Technical training includes teaching new employees your internal systems, such as your POS. To best do this, remember that different people have different learning styles. Learn Alberta breaks these styles into categories, including:

  • Visual: Learning by watching someone else perform a task.
  • Repetition: Learning by repeatedly doing something by yourself and adjusting to any mistakes.
  • Reading: Learning by studying a guide or manual.

The best training implements every learning style. You can also look at restaurants for examples of technical training, as even experienced servers need to learn new menus. This can be accomplished with a mix of all three learning styles:

  • Explain menu items to new servers. Also, let them see and taste items.
  • Allow new servers to take orders with support from a trainer. This helps them identify and answer typical menu-based questions.
  • Offer take-home study guides. Provide copies of the menu and ingredient lists for take-home study.
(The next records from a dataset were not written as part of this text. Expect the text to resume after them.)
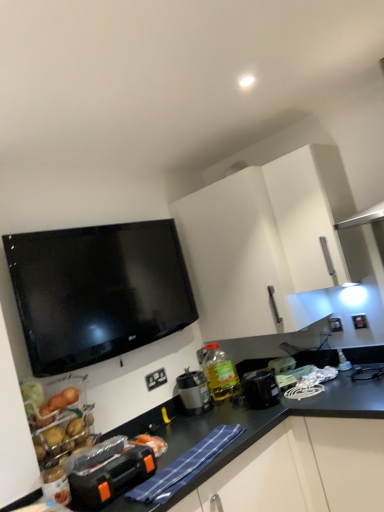 This screenshot has height=512, width=384. What do you see at coordinates (261, 389) in the screenshot? I see `black plastic container at lower right, which is the 2th appliance in front-to-back order` at bounding box center [261, 389].

The height and width of the screenshot is (512, 384). What do you see at coordinates (274, 246) in the screenshot?
I see `white matte cabinet at upper center` at bounding box center [274, 246].

Identify the location of white plastic electric outlet at upper right, the first electric outlet viewed from the back. The image size is (384, 512). (335, 324).

Locate an element on the screen. translucent yellow bottle at center is located at coordinates (220, 373).

In order to click on white plastic toaster at right, the 1th appliance from the back in this screenshot , I will do `click(282, 364)`.

Is white plastic toaster at right, the 1th appliance from the back, in contact with white plastic electrical outlet at lower center, which is counted as the 1th electric outlet, starting from the front?

No, white plastic toaster at right, the 1th appliance from the back, is not touching white plastic electrical outlet at lower center, which is counted as the 1th electric outlet, starting from the front.

From the image's perspective, starting from the white plastic electrical outlet at lower center, which is counted as the second electric outlet, starting from the back, which appliance is the 2nd one above? Please provide its 2D coordinates.

[(282, 364)]

How many degrees apart are the facing directions of white plastic toaster at right, which is the 1th appliance from right to left, and white plastic electrical outlet at lower center, which is counted as the second electric outlet, starting from the back?

The facing directions of white plastic toaster at right, which is the 1th appliance from right to left, and white plastic electrical outlet at lower center, which is counted as the second electric outlet, starting from the back, are 45.3 degrees apart.

Which object is positioned more to the right, white plastic toaster at right, the 4th appliance positioned from the left, or white plastic electrical outlet at lower center, which is the second electric outlet in top-to-bottom order?

Positioned to the right is white plastic toaster at right, the 4th appliance positioned from the left.

This screenshot has width=384, height=512. Find the location of `the 1st appliance behind the white matte cabinet at upper center, starting your count from the anchor`. the 1st appliance behind the white matte cabinet at upper center, starting your count from the anchor is located at coordinates (261, 389).

Which is more to the left, white matte cabinet at upper center or black plastic container at lower right, arranged as the 3th appliance when viewed from the back?

black plastic container at lower right, arranged as the 3th appliance when viewed from the back, is more to the left.

Consider the image. Considering their positions, is white matte cabinet at upper center located in front of or behind black plastic container at lower right, arranged as the 3th appliance when viewed from the back?

white matte cabinet at upper center is in front of black plastic container at lower right, arranged as the 3th appliance when viewed from the back.

Is white matte cabinet at upper center not inside black plastic container at lower right, which is counted as the third appliance, starting from the left?

white matte cabinet at upper center lies outside black plastic container at lower right, which is counted as the third appliance, starting from the left,'s area.

From the image's perspective, between white plastic electric outlet at upper right, marked as the 2th electric outlet in a left-to-right arrangement, and translucent yellow bottle at center, who is located below?

translucent yellow bottle at center is shown below in the image.

Between white plastic electric outlet at upper right, the 1th electric outlet when ordered from right to left, and translucent yellow bottle at center, which one has larger width?

translucent yellow bottle at center.

From a real-world perspective, is white plastic electric outlet at upper right, the first electric outlet viewed from the back, located beneath translucent yellow bottle at center?

No, from a real-world perspective, white plastic electric outlet at upper right, the first electric outlet viewed from the back, is not beneath translucent yellow bottle at center.

From the image's perspective, is white plastic electric outlet at upper right, marked as the 2th electric outlet in a left-to-right arrangement, above or below black plastic container at lower right, arranged as the 3th appliance when viewed from the back?

Clearly, from the image's perspective, white plastic electric outlet at upper right, marked as the 2th electric outlet in a left-to-right arrangement, is above black plastic container at lower right, arranged as the 3th appliance when viewed from the back.

Would you say black plastic container at lower right, which is counted as the third appliance, starting from the left, is part of white plastic electric outlet at upper right, marked as the 2th electric outlet in a left-to-right arrangement,'s contents?

That's incorrect, black plastic container at lower right, which is counted as the third appliance, starting from the left, is not inside white plastic electric outlet at upper right, marked as the 2th electric outlet in a left-to-right arrangement.

Is white plastic electric outlet at upper right, the first electric outlet positioned from the top, far away from black plastic container at lower right, which is the 2th appliance in front-to-back order?

No, white plastic electric outlet at upper right, the first electric outlet positioned from the top, is not far away from black plastic container at lower right, which is the 2th appliance in front-to-back order.

Considering the sizes of objects white plastic electrical outlet at lower center, which is counted as the second electric outlet, starting from the back, and translucent yellow bottle at center in the image provided, who is wider, white plastic electrical outlet at lower center, which is counted as the second electric outlet, starting from the back, or translucent yellow bottle at center?

translucent yellow bottle at center.

Is point (155, 382) more distant than point (216, 364)?

That is False.

From a real-world perspective, which is physically above, white plastic electrical outlet at lower center, which is counted as the 1th electric outlet, starting from the front, or translucent yellow bottle at center?

white plastic electrical outlet at lower center, which is counted as the 1th electric outlet, starting from the front.

Are white plastic electrical outlet at lower center, which is counted as the second electric outlet, starting from the back, and translucent yellow bottle at center located far from each other?

No.

Is point (190, 391) closer to camera compared to point (149, 384)?

No, it is not.

Is white plastic electrical outlet at lower center, which is the first electric outlet from bottom to top, a part of matte black coffee maker at center, which ranks as the third appliance in front-to-back order?

No, white plastic electrical outlet at lower center, which is the first electric outlet from bottom to top, is located outside of matte black coffee maker at center, which ranks as the third appliance in front-to-back order.

Are matte black coffee maker at center, which ranks as the third appliance in front-to-back order, and white plastic electrical outlet at lower center, which is counted as the 1th electric outlet, starting from the front, located far from each other?

No, matte black coffee maker at center, which ranks as the third appliance in front-to-back order, is not far away from white plastic electrical outlet at lower center, which is counted as the 1th electric outlet, starting from the front.

From a real-world perspective, does matte black coffee maker at center, which ranks as the third appliance in front-to-back order, stand above white plastic electrical outlet at lower center, which is the first electric outlet from bottom to top?

No, from a real-world perspective, matte black coffee maker at center, which ranks as the third appliance in front-to-back order, is not on top of white plastic electrical outlet at lower center, which is the first electric outlet from bottom to top.

Is white matte cabinet at upper center smaller than white plastic electrical outlet at lower center, which is the second electric outlet in top-to-bottom order?

No, white matte cabinet at upper center is not smaller than white plastic electrical outlet at lower center, which is the second electric outlet in top-to-bottom order.

Considering the positions of point (204, 336) and point (152, 389), is point (204, 336) closer or farther from the camera than point (152, 389)?

Clearly, point (204, 336) is more distant from the camera than point (152, 389).

From the image's perspective, which is above, white matte cabinet at upper center or white plastic electrical outlet at lower center, the 2th electric outlet viewed from the right?

white matte cabinet at upper center appears higher in the image.

How different are the orientations of white matte cabinet at upper center and white plastic electrical outlet at lower center, the first electric outlet in the left-to-right sequence, in degrees?

89.7 degrees separate the facing orientations of white matte cabinet at upper center and white plastic electrical outlet at lower center, the first electric outlet in the left-to-right sequence.

Where is `the 2nd appliance positioned above the white plastic electrical outlet at lower center, the first electric outlet in the left-to-right sequence (from the image's perspective)`? This screenshot has height=512, width=384. the 2nd appliance positioned above the white plastic electrical outlet at lower center, the first electric outlet in the left-to-right sequence (from the image's perspective) is located at coordinates (282, 364).

At what (x,y) coordinates should I click in order to perform the action: click on appliance that is the 2nd object located below the white matte cabinet at upper center (from the image's perspective). Please return your answer as a coordinate pair (x, y). This screenshot has height=512, width=384. Looking at the image, I should click on (261, 389).

From the image, which object appears to be nearer to matte black coffee maker at center, acting as the 3th appliance starting from the right, white plastic electrical outlet at lower center, which is the second electric outlet in top-to-bottom order, or white plastic toaster at right, the 4th appliance positioned from the left?

white plastic electrical outlet at lower center, which is the second electric outlet in top-to-bottom order, is positioned closer to the anchor matte black coffee maker at center, acting as the 3th appliance starting from the right.

When comparing their distances from white plastic electric outlet at upper right, the first electric outlet viewed from the back, does black plastic toolbox at lower left, placed as the 1th appliance when sorted from front to back, or white plastic electrical outlet at lower center, which is counted as the second electric outlet, starting from the back, seem further?

black plastic toolbox at lower left, placed as the 1th appliance when sorted from front to back, is positioned further to the anchor white plastic electric outlet at upper right, the first electric outlet viewed from the back.

Considering their positions, is black plastic toolbox at lower left, the 1th appliance from the left, positioned closer to black plastic container at lower right, the second appliance viewed from the right, than matte black coffee maker at center, the 2th appliance positioned from the left?

Among the two, matte black coffee maker at center, the 2th appliance positioned from the left, is located nearer to black plastic container at lower right, the second appliance viewed from the right.

Which object lies further to the anchor point white matte cabinet at upper center, white plastic electrical outlet at lower center, which is the second electric outlet in top-to-bottom order, or matte black coffee maker at center, the 2th appliance positioned from the left?

The object further to white matte cabinet at upper center is white plastic electrical outlet at lower center, which is the second electric outlet in top-to-bottom order.

From the image, which object appears to be farther from black plastic toolbox at lower left, placed as the 1th appliance when sorted from front to back, translucent yellow bottle at center or black plastic container at lower right, the second appliance viewed from the right?

translucent yellow bottle at center.

Looking at the image, which one is located further to white plastic electrical outlet at lower center, which is counted as the second electric outlet, starting from the back, black plastic toolbox at lower left, the 1th appliance from the left, or black plastic container at lower right, which is the 2th appliance in front-to-back order?

black plastic toolbox at lower left, the 1th appliance from the left, lies further to white plastic electrical outlet at lower center, which is counted as the second electric outlet, starting from the back, than the other object.

Which object lies further to the anchor point white plastic electrical outlet at lower center, which is the first electric outlet from bottom to top, white matte cabinet at upper center or translucent yellow bottle at center?

Based on the image, white matte cabinet at upper center appears to be further to white plastic electrical outlet at lower center, which is the first electric outlet from bottom to top.

Which object lies nearer to the anchor point black plastic container at lower right, arranged as the 3th appliance when viewed from the back, white plastic toaster at right, which is the 1th appliance from right to left, or white matte cabinet at upper center?

Based on the image, white plastic toaster at right, which is the 1th appliance from right to left, appears to be nearer to black plastic container at lower right, arranged as the 3th appliance when viewed from the back.

Image resolution: width=384 pixels, height=512 pixels. Identify the location of appliance between white matte cabinet at upper center and black plastic container at lower right, which is counted as the third appliance, starting from the left, vertically. (282, 364).

You are a GUI agent. You are given a task and a screenshot of the screen. Output one action in this format:
    pyautogui.click(x=<x>, y=<y>)
    Task: Click on the appliance between black plastic container at lower right, arranged as the 3th appliance when viewed from the back, and white plastic electric outlet at upper right, which appears as the 2th electric outlet when viewed from the front
    Image resolution: width=384 pixels, height=512 pixels.
    Given the screenshot: What is the action you would take?
    pyautogui.click(x=282, y=364)

You are a GUI agent. You are given a task and a screenshot of the screen. Output one action in this format:
    pyautogui.click(x=<x>, y=<y>)
    Task: Click on the electric outlet located between black plastic toolbox at lower left, the fourth appliance positioned from the back, and translucent yellow bottle at center in the depth direction
    This screenshot has width=384, height=512.
    Given the screenshot: What is the action you would take?
    pyautogui.click(x=156, y=379)

I want to click on bottle that lies between white matte cabinet at upper center and black plastic container at lower right, arranged as the 3th appliance when viewed from the back, from top to bottom, so click(220, 373). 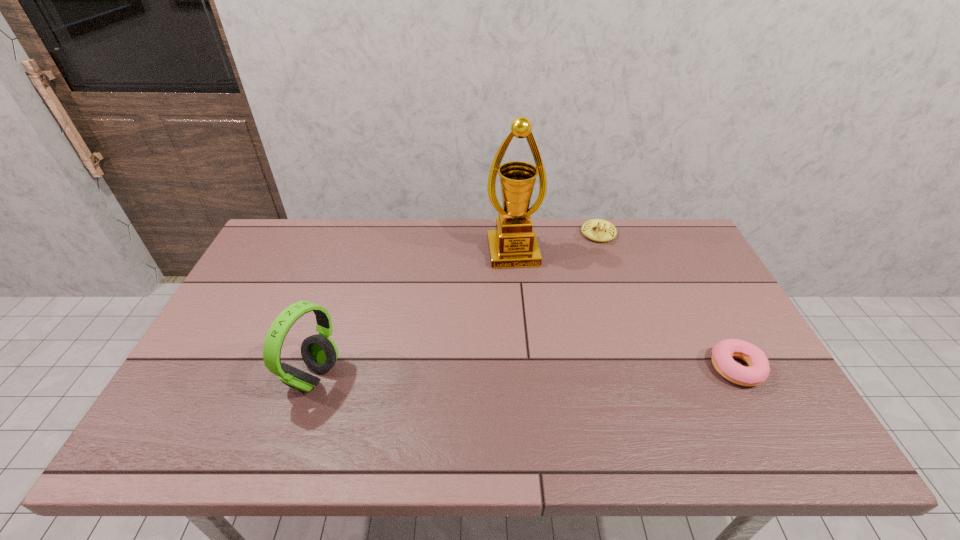 Locate an element on the screen. free spot on the desktop that is between the headset and the shortest object and is positioned on the front-facing side of the third object from right to left is located at coordinates (538, 372).

The image size is (960, 540). I want to click on free space on the desktop that is between the headset and the shortest object and is positioned on the face of the duckling, so click(581, 371). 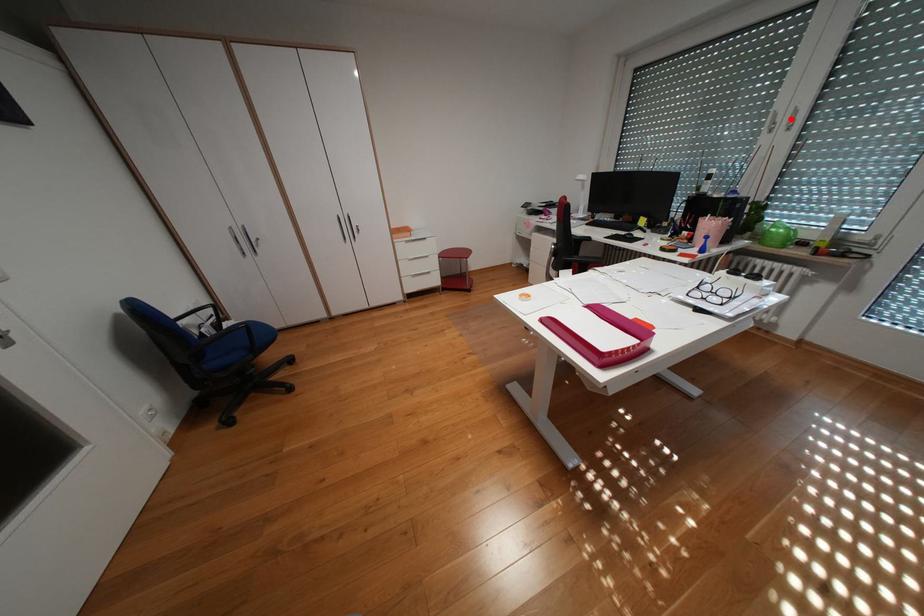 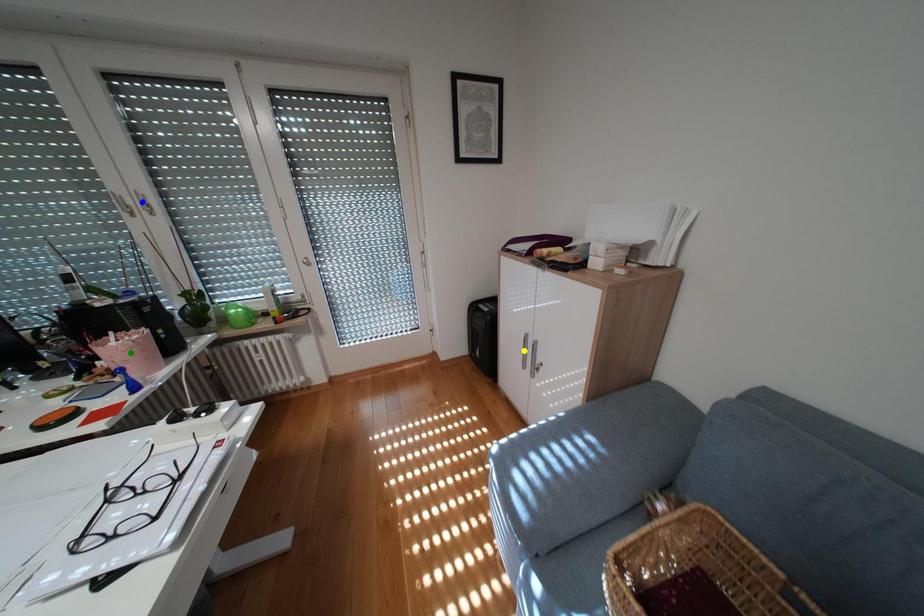 Question: I am providing you with two images of the same scene from different viewpoints. A red point is marked on the first image. You are given multiple points on the second image. Which spot in image 2 lines up with the point in image 1?

Choices:
 (A) blue point
 (B) yellow point
 (C) green point

Answer: (A) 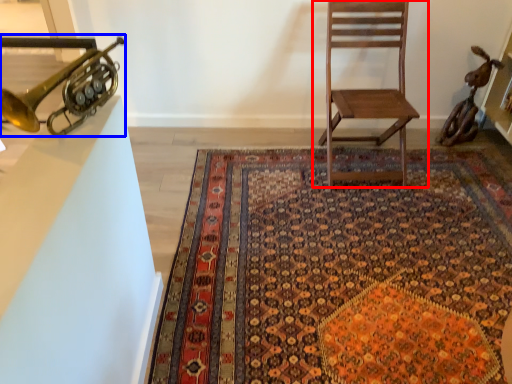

Tests can also be used to aid learning. According to Indeed, though, some testing can actually hinder the ability to learn. Testing is a useful tool but shouldn’t be overly relied upon. Focus on slow, flexible training that can be adjusted to suit each trainee.

Soft skills best strategies

Beyond technical systems, new employees also need to learn about your company so they can feel like a part of the team. You can retain more employees by communicating a strong company culture. Developing your company culture will lead to happier, more loyal employees.

We can again look at restaurants. Rather than simply training a server in their job, carve out time for them to shadow different employees:

  • Kitchen staff
  • Food runners
  • Bussers
  • Bartenders
  • Hosts
  • Managers

By understanding how the entire restaurant runs, they will understand the company better. Also, by giving new hires time with different trainers, you provide them with a chance to start forming co-worker relationships that will help them as they grow.

Collaborative design

Understanding your goals is the first step to designing an effective training program. Don’t be afraid to talk to your current staff and see what worked and didn’t during their training. This collaboration can help your training be as effective as possible today and into the future.